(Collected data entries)
== == ==
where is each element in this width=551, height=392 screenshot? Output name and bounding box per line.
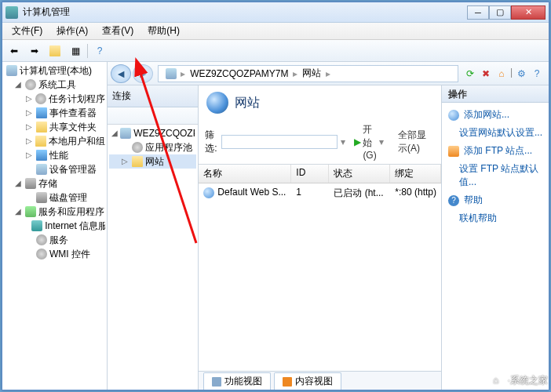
- settings-icon[interactable]: ⚙: [514, 67, 528, 81]
- conn-up-icon[interactable]: [111, 109, 125, 123]
- add-ftp-icon: [448, 146, 459, 157]
- apppool-icon: [132, 142, 143, 153]
- menu-bar: 文件(F) 操作(A) 查看(V) 帮助(H): [2, 23, 549, 40]
- server-icon: [120, 128, 131, 139]
- features-icon: [212, 377, 221, 387]
- breadcrumb-server[interactable]: WEZ9ZCQOZPAMY7M: [187, 68, 291, 79]
- sites-icon: [132, 156, 143, 167]
- menu-help[interactable]: 帮助(H): [141, 23, 186, 39]
- conn-app-pools[interactable]: 应用程序池: [109, 140, 196, 154]
- tree-shared-folders[interactable]: ▷共享文件夹: [2, 120, 107, 134]
- col-binding[interactable]: 绑定: [390, 165, 441, 183]
- back-icon[interactable]: ⬅: [5, 42, 23, 60]
- help-icon[interactable]: ?: [91, 42, 108, 60]
- action-set-site-defaults[interactable]: 设置网站默认设置...: [442, 124, 549, 142]
- left-nav-tree: 计算机管理(本地) ◢系统工具 ▷任务计划程序 ▷事件查看器 ▷共享文件夹 ▷本…: [2, 62, 108, 390]
- expand-icon[interactable]: ▷: [24, 121, 34, 133]
- tab-content[interactable]: 内容视图: [274, 372, 341, 390]
- action-add-site[interactable]: 添加网站...: [442, 106, 549, 124]
- wmi-icon: [36, 249, 47, 260]
- computer-icon: [6, 65, 17, 76]
- expand-icon[interactable]: ▷: [120, 155, 130, 168]
- collapse-icon[interactable]: ◢: [13, 78, 23, 91]
- add-site-icon: [448, 110, 459, 121]
- actions-header: 操作: [442, 85, 549, 103]
- minimize-button[interactable]: ─: [467, 5, 489, 20]
- share-icon: [36, 122, 47, 132]
- tree-system-tools[interactable]: ◢系统工具: [2, 78, 107, 92]
- actions-pane: 操作 添加网站... 设置网站默认设置... 添加 FTP 站点... 设置 F…: [442, 85, 549, 390]
- collapse-icon[interactable]: ◢: [13, 205, 23, 218]
- title-bar: 计算机管理 ─ ▢ ✕: [2, 2, 549, 23]
- main-content: 网站 筛选: ▾ ▶开始(G)▾ 全部显示(A) 名称 ID 状态 绑定: [199, 85, 442, 390]
- bc-help-icon[interactable]: ?: [530, 67, 544, 81]
- tree-task-scheduler[interactable]: ▷任务计划程序: [2, 92, 107, 106]
- services-icon: [36, 234, 47, 245]
- tree-services[interactable]: 服务: [2, 233, 107, 247]
- menu-file[interactable]: 文件(F): [5, 23, 49, 39]
- toolbar-btn-1[interactable]: [46, 42, 64, 60]
- tree-local-users[interactable]: ▷本地用户和组: [2, 134, 107, 148]
- tree-storage[interactable]: ◢存储: [2, 176, 107, 191]
- close-button[interactable]: ✕: [511, 5, 546, 20]
- breadcrumb-path[interactable]: ▸ WEZ9ZCQOZPAMY7M ▸ 网站 ▸: [158, 65, 458, 82]
- tools-icon: [25, 79, 36, 90]
- expand-icon[interactable]: ▷: [24, 107, 34, 119]
- action-add-ftp[interactable]: 添加 FTP 站点...: [442, 142, 549, 160]
- action-online-help[interactable]: 联机帮助: [442, 209, 549, 227]
- tree-disk-management[interactable]: 磁盘管理: [2, 191, 107, 205]
- home-icon[interactable]: ⌂: [494, 67, 509, 81]
- collapse-icon[interactable]: ◢: [111, 127, 118, 140]
- col-name[interactable]: 名称: [199, 165, 291, 183]
- tree-iis[interactable]: Internet 信息服务(IIS)管理器: [2, 219, 107, 233]
- filter-showall-button[interactable]: 全部显示(A): [392, 127, 435, 157]
- storage-icon: [25, 178, 36, 189]
- watermark-logo-icon: ⌂: [487, 372, 505, 389]
- stop-icon[interactable]: ✖: [479, 67, 493, 81]
- nav-back-button[interactable]: ◄: [111, 64, 131, 83]
- expand-icon[interactable]: ▷: [24, 135, 33, 147]
- tab-features[interactable]: 功能视图: [203, 372, 271, 390]
- conn-refresh-icon[interactable]: [126, 109, 140, 123]
- help-icon: ?: [448, 195, 459, 206]
- conn-server-node[interactable]: ◢WEZ9ZCQOZPAMY7M: [109, 126, 196, 140]
- view-tabs: 功能视图 内容视图: [199, 371, 441, 390]
- perf-icon: [36, 150, 47, 161]
- breadcrumb-sites[interactable]: 网站: [299, 67, 324, 80]
- action-help[interactable]: ?帮助: [442, 191, 549, 209]
- tree-event-viewer[interactable]: ▷事件查看器: [2, 106, 107, 120]
- tree-performance[interactable]: ▷性能: [2, 148, 107, 162]
- apps-icon: [25, 206, 36, 217]
- filter-label: 筛选:: [205, 129, 218, 155]
- expand-icon[interactable]: ▷: [24, 93, 33, 105]
- nav-forward-button[interactable]: ►: [133, 64, 153, 83]
- grid-body: Default Web S... 1 已启动 (ht... *:80 (http…: [199, 183, 441, 371]
- expand-icon[interactable]: ▷: [24, 149, 34, 162]
- globe-icon: [206, 92, 228, 114]
- col-id[interactable]: ID: [291, 165, 329, 183]
- filter-input[interactable]: [221, 135, 338, 149]
- connections-pane: 连接 ◢WEZ9ZCQOZPAMY7M 应用程序池 ▷网站: [108, 85, 199, 390]
- grid-header: 名称 ID 状态 绑定: [199, 165, 441, 183]
- forward-icon[interactable]: ➡: [26, 42, 43, 60]
- tree-wmi[interactable]: WMI 控件: [2, 247, 107, 261]
- site-icon: [203, 187, 214, 198]
- page-title: 网站: [235, 95, 260, 111]
- collapse-icon[interactable]: ◢: [13, 177, 23, 190]
- action-set-ftp-defaults[interactable]: 设置 FTP 站点默认值...: [442, 160, 549, 191]
- tree-device-manager[interactable]: 设备管理器: [2, 162, 107, 176]
- users-icon: [35, 136, 46, 147]
- filter-go-button[interactable]: ▶开始(G)▾: [348, 122, 389, 162]
- tree-root[interactable]: 计算机管理(本地): [2, 64, 107, 78]
- tree-services-apps[interactable]: ◢服务和应用程序: [2, 205, 107, 219]
- table-row[interactable]: Default Web S... 1 已启动 (ht... *:80 (http…: [199, 183, 441, 203]
- toolbar-btn-2[interactable]: ▦: [67, 42, 84, 60]
- col-status[interactable]: 状态: [329, 165, 390, 183]
- menu-action[interactable]: 操作(A): [50, 23, 94, 39]
- watermark: ⌂ ·系统之家: [487, 372, 548, 389]
- event-icon: [36, 107, 47, 118]
- menu-view[interactable]: 查看(V): [96, 23, 140, 39]
- refresh-icon[interactable]: ⟳: [463, 67, 477, 81]
- maximize-button[interactable]: ▢: [489, 5, 511, 20]
- conn-sites[interactable]: ▷网站: [109, 154, 196, 169]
== == ==
* The problem: Return all of the records above exactly as written. Omit each picture.

* Written reply:
where is each element in this width=551, height=392 screenshot? Output name and bounding box per line.
- settings-icon[interactable]: ⚙: [514, 67, 528, 81]
- conn-up-icon[interactable]: [111, 109, 125, 123]
- add-ftp-icon: [448, 146, 459, 157]
- apppool-icon: [132, 142, 143, 153]
- menu-bar: 文件(F) 操作(A) 查看(V) 帮助(H): [2, 23, 549, 40]
- server-icon: [120, 128, 131, 139]
- features-icon: [212, 377, 221, 387]
- breadcrumb-server[interactable]: WEZ9ZCQOZPAMY7M: [187, 68, 291, 79]
- sites-icon: [132, 156, 143, 167]
- menu-help[interactable]: 帮助(H): [141, 23, 186, 39]
- conn-app-pools[interactable]: 应用程序池: [109, 140, 196, 154]
- tree-shared-folders[interactable]: ▷共享文件夹: [2, 120, 107, 134]
- col-binding[interactable]: 绑定: [390, 165, 441, 183]
- back-icon[interactable]: ⬅: [5, 42, 23, 60]
- help-icon[interactable]: ?: [91, 42, 108, 60]
- action-set-site-defaults[interactable]: 设置网站默认设置...: [442, 124, 549, 142]
- left-nav-tree: 计算机管理(本地) ◢系统工具 ▷任务计划程序 ▷事件查看器 ▷共享文件夹 ▷本…: [2, 62, 108, 390]
- expand-icon[interactable]: ▷: [24, 121, 34, 133]
- tab-content[interactable]: 内容视图: [274, 372, 341, 390]
- action-add-site[interactable]: 添加网站...: [442, 106, 549, 124]
- wmi-icon: [36, 249, 47, 260]
- computer-icon: [6, 65, 17, 76]
- expand-icon[interactable]: ▷: [120, 155, 130, 168]
- collapse-icon[interactable]: ◢: [13, 78, 23, 91]
- add-site-icon: [448, 110, 459, 121]
- actions-header: 操作: [442, 85, 549, 103]
- minimize-button[interactable]: ─: [467, 5, 489, 20]
- share-icon: [36, 122, 47, 132]
- tree-system-tools[interactable]: ◢系统工具: [2, 78, 107, 92]
- actions-pane: 操作 添加网站... 设置网站默认设置... 添加 FTP 站点... 设置 F…: [442, 85, 549, 390]
- collapse-icon[interactable]: ◢: [13, 205, 23, 218]
- title-bar: 计算机管理 ─ ▢ ✕: [2, 2, 549, 23]
- main-content: 网站 筛选: ▾ ▶开始(G)▾ 全部显示(A) 名称 ID 状态 绑定: [199, 85, 442, 390]
- bc-help-icon[interactable]: ?: [530, 67, 544, 81]
- tree-task-scheduler[interactable]: ▷任务计划程序: [2, 92, 107, 106]
- services-icon: [36, 234, 47, 245]
- tree-services[interactable]: 服务: [2, 233, 107, 247]
- menu-file[interactable]: 文件(F): [5, 23, 49, 39]
- toolbar-btn-1[interactable]: [46, 42, 64, 60]
- tree-local-users[interactable]: ▷本地用户和组: [2, 134, 107, 148]
- tree-storage[interactable]: ◢存储: [2, 176, 107, 191]
- close-button[interactable]: ✕: [511, 5, 546, 20]
- breadcrumb-path[interactable]: ▸ WEZ9ZCQOZPAMY7M ▸ 网站 ▸: [158, 65, 458, 82]
- tools-icon: [25, 79, 36, 90]
- expand-icon[interactable]: ▷: [24, 107, 34, 119]
- action-add-ftp[interactable]: 添加 FTP 站点...: [442, 142, 549, 160]
- action-online-help[interactable]: 联机帮助: [442, 209, 549, 227]
- tree-disk-management[interactable]: 磁盘管理: [2, 191, 107, 205]
- home-icon[interactable]: ⌂: [494, 67, 509, 81]
- collapse-icon[interactable]: ◢: [111, 127, 118, 140]
- col-name[interactable]: 名称: [199, 165, 291, 183]
- tree-iis[interactable]: Internet 信息服务(IIS)管理器: [2, 219, 107, 233]
- filter-showall-button[interactable]: 全部显示(A): [392, 127, 435, 157]
- storage-icon: [25, 178, 36, 189]
- watermark-logo-icon: ⌂: [487, 372, 505, 389]
- stop-icon[interactable]: ✖: [479, 67, 493, 81]
- nav-back-button[interactable]: ◄: [111, 64, 131, 83]
- expand-icon[interactable]: ▷: [24, 135, 33, 147]
- tab-features[interactable]: 功能视图: [203, 372, 271, 390]
- conn-refresh-icon[interactable]: [126, 109, 140, 123]
- help-icon: ?: [448, 195, 459, 206]
- conn-server-node[interactable]: ◢WEZ9ZCQOZPAMY7M: [109, 126, 196, 140]
- view-tabs: 功能视图 内容视图: [199, 371, 441, 390]
- perf-icon: [36, 150, 47, 161]
- breadcrumb-sites[interactable]: 网站: [299, 67, 324, 80]
- action-help[interactable]: ?帮助: [442, 191, 549, 209]
- tree-event-viewer[interactable]: ▷事件查看器: [2, 106, 107, 120]
- tree-performance[interactable]: ▷性能: [2, 148, 107, 162]
- apps-icon: [25, 206, 36, 217]
- filter-label: 筛选:: [205, 129, 218, 155]
- expand-icon[interactable]: ▷: [24, 93, 33, 105]
- nav-forward-button[interactable]: ►: [133, 64, 153, 83]
- grid-body: Default Web S... 1 已启动 (ht... *:80 (http…: [199, 183, 441, 371]
- expand-icon[interactable]: ▷: [24, 149, 34, 162]
- globe-icon: [206, 92, 228, 114]
- col-id[interactable]: ID: [291, 165, 329, 183]
- filter-input[interactable]: [221, 135, 338, 149]
- connections-pane: 连接 ◢WEZ9ZCQOZPAMY7M 应用程序池 ▷网站: [108, 85, 199, 390]
- grid-header: 名称 ID 状态 绑定: [199, 165, 441, 183]
- forward-icon[interactable]: ➡: [26, 42, 43, 60]
- tree-wmi[interactable]: WMI 控件: [2, 247, 107, 261]
- site-icon: [203, 187, 214, 198]
- page-title: 网站: [235, 95, 260, 111]
- collapse-icon[interactable]: ◢: [13, 177, 23, 190]
- action-set-ftp-defaults[interactable]: 设置 FTP 站点默认值...: [442, 160, 549, 191]
- tree-device-manager[interactable]: 设备管理器: [2, 162, 107, 176]
- users-icon: [35, 136, 46, 147]
- filter-go-button[interactable]: ▶开始(G)▾: [348, 122, 389, 162]
- tree-root[interactable]: 计算机管理(本地): [2, 64, 107, 78]
- tree-services-apps[interactable]: ◢服务和应用程序: [2, 205, 107, 219]
- table-row[interactable]: Default Web S... 1 已启动 (ht... *:80 (http…: [199, 183, 441, 203]
- toolbar-btn-2[interactable]: ▦: [67, 42, 84, 60]
- col-status[interactable]: 状态: [329, 165, 390, 183]
- menu-action[interactable]: 操作(A): [50, 23, 94, 39]
- watermark: ⌂ ·系统之家: [487, 372, 548, 389]
- event-icon: [36, 107, 47, 118]
- menu-view[interactable]: 查看(V): [96, 23, 140, 39]
- refresh-icon[interactable]: ⟳: [463, 67, 477, 81]
- maximize-button[interactable]: ▢: [489, 5, 511, 20]
- conn-sites[interactable]: ▷网站: [109, 154, 196, 169]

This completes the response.